Department of Pediatrics, Rostock University Medical Center, Rostock, Germany.
Institute for Biostatistics and Informatics in Medicine and Ageing Research, Rostock University Medical Center, Rostock, Germany.
Eur J Pediatr. 2024 Aug;183(8):3277-3288. doi: 10.1007/s00431-024-05554-y. Epub 2024 May 6.

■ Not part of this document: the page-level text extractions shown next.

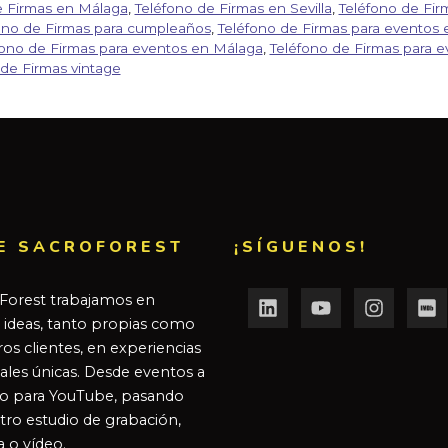
e Firmas en Málaga
,
Teléfono de Firmas en Sevilla
,
Teléfono de Fi
ono de Firmas para cumpleaños
,
Teléfono de Firmas para eventos 
fono de Firmas para eventos en Málaga
,
Teléfono de Firmas para e
 de Firmas vintage
E SACROFOREST
¡SÍGUENOS!
Forest trabajamos en
r ideas, tanto propias como
os clientes, en experiencias
ales únicas. Desde eventos a
o para YouTube, pasando
tro estudio de grabación,
a o vídeo.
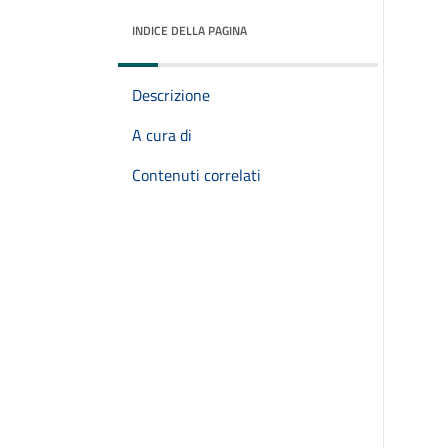
INDICE DELLA PAGINA
Descrizione
A cura di
Contenuti correlati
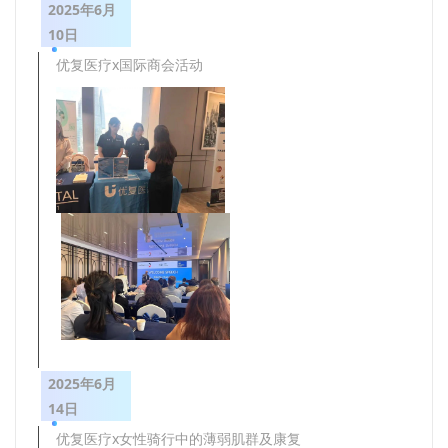
2025年6月
10日
优复医疗x国际商会活动
2025年6月
14日
优复医疗x女性骑行中的薄弱肌群及康复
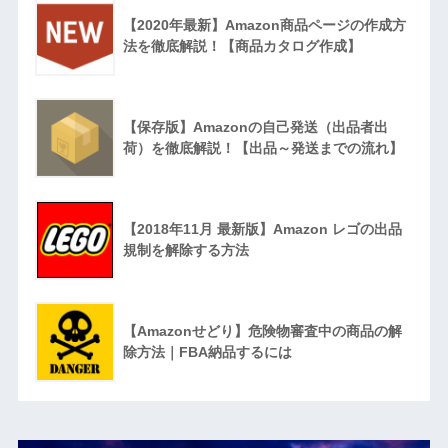
【2020年最新】Amazon商品ページの作成方
法を徹底解説！【商品カタログ作成】
【保存版】Amazonの自己発送（出品者出
荷）を徹底解説！【出品～発送までの流れ】
【2018年11月 最新版】Amazon レゴの出品
規制を解除する方法
【Amazonせどり】危険物審査中の商品の解
除方法｜FBA納品するには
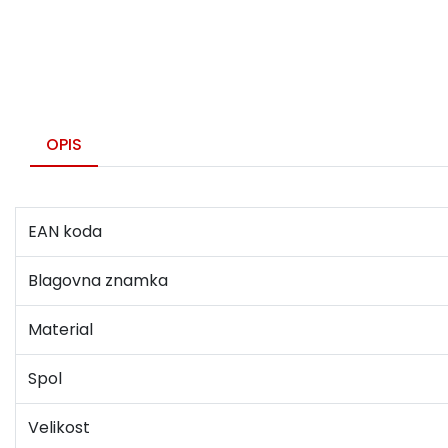
OPIS
EAN koda
Blagovna znamka
Material
Spol
Velikost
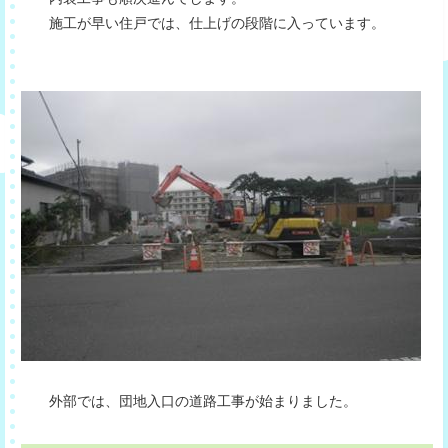
施工が早い住戸では、仕上げの段階に入っています。
外部では、団地入口の道路工事が始まりました。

Especially for pediatric patients, proxies of mucosal inflammation are needed. The Pediatric Ulcerative Colitis Activity Index (PUCAI) has been established to predict clinical and endoscopic disease activity. However, histologic inflammation might persist. We applied a special variable selection technique to predict histologic healing in pediatric ulcerative colitis (UC) as parsimoniously (but still as precisely) as possible. The retrospective analysis included data from two study cohorts, comprising 91 visits from 59 pediatric patients with UC. A Bayesian ordinal regression model was used in combination with a projection-predictive feature selection (PPFS) to identify a minimal subset of clinical and laboratory parameters sufficient for the prediction of histologic disease activity. Following the PPFS, CEDATA-GPGE patient registry data were analyzed to investigate the relevance of the selected predictors in relation to PUCAI and Physician Global Assessment (PGA) in up to 6697 patient visits. Fecal calprotectin (FC) and platelet count were identified as the minimal subset of predictors sufficient for prediction of histologic disease activity in pediatric UC. FC and platelet count also appeared to be associated with increasing disease activity as measured by PUCAI and PGA in the CEDATA-GPGE registry. Based on the selected model, predictions can be performed with a Shiny web app. Conclusion: Our statistical approach constitutes a reproducible and objective tool to select a minimal subset of the most informative parameters to predict histologic inflammation in pediatric UC. A Shiny app shows how physicians may predict the histologic activity in a user-friendly way using FC and platelet count. To generalize the findings, further prospective studies will be needed. What is Known: • Histologic healing is a major endpoint in the therapy of ulcerative colitis (UC). • The PUCAI score has been established to predict disease activity in pediatric UC but is not suitable for the prediction of histologic healing. What is New: • Our Bayesian ordinal regression model in combination with a projection-predictive feature selection is a reproducible and objective tool to select the minimal subset of clinical and laboratory parameters to predict histologic inflammation in pediatric UC. • Histologic inflammation in pediatric UC can be non-invasively predicted based on the combination of fecal calprotectin levels and platelet count.
特别是对于儿科患者,需要评估黏膜炎症的替代指标。儿科溃疡性结肠炎活动指数(PUCAI)已被建立用于预测临床和内镜疾病活动。然而,组织学炎症可能持续存在。我们应用了一种特殊的变量选择技术,尽可能精确地预测儿科溃疡性结肠炎(UC)的组织学愈合。这项回顾性分析纳入了来自两个研究队列的数据,包括 59 例 UC 患儿的 91 次就诊。采用贝叶斯有序回归模型结合投影预测特征选择(PPFS),以尽可能精确地确定用于预测组织学疾病活动的最小临床和实验室参数子集。在 PPFS 之后,我们分析了 CEDATA-GPGE 患者登记数据,以研究所选预测因子与 PUCAI 和医师整体评估(PGA)之间的相关性,共分析了多达 6697 次就诊的数据。粪便钙卫蛋白(FC)和血小板计数被确定为预测儿科 UC 组织学疾病活动的最小预测因子。在 CEDATA-GPGE 登记处,FC 和血小板计数似乎也与 PUCAI 和 PGA 测量的疾病活动增加相关。基于所选模型,可以使用 Shiny 网络应用程序进行预测。结论:我们的统计方法是一种可重复和客观的工具,可用于选择预测儿科 UC 组织学炎症的最具信息量参数的最小子集。Shiny 应用程序展示了如何使用 FC 和血小板计数以用户友好的方式预测组织学活动。为了推广这些发现,还需要进一步的前瞻性研究。已知:•组织学愈合是溃疡性结肠炎(UC)治疗的主要终点。•PUCAI 评分已被建立用于预测儿科 UC 的疾病活动,但不适合预测组织学愈合。新发现:•我们的贝叶斯有序回归模型结合投影预测特征选择是一种可重复和客观的工具,用于选择预测儿科 UC 组织学炎症的最小临床和实验室参数子集。•基于粪便钙卫蛋白水平和血小板计数的组合,可以非侵入性地预测儿科 UC 的组织学炎症。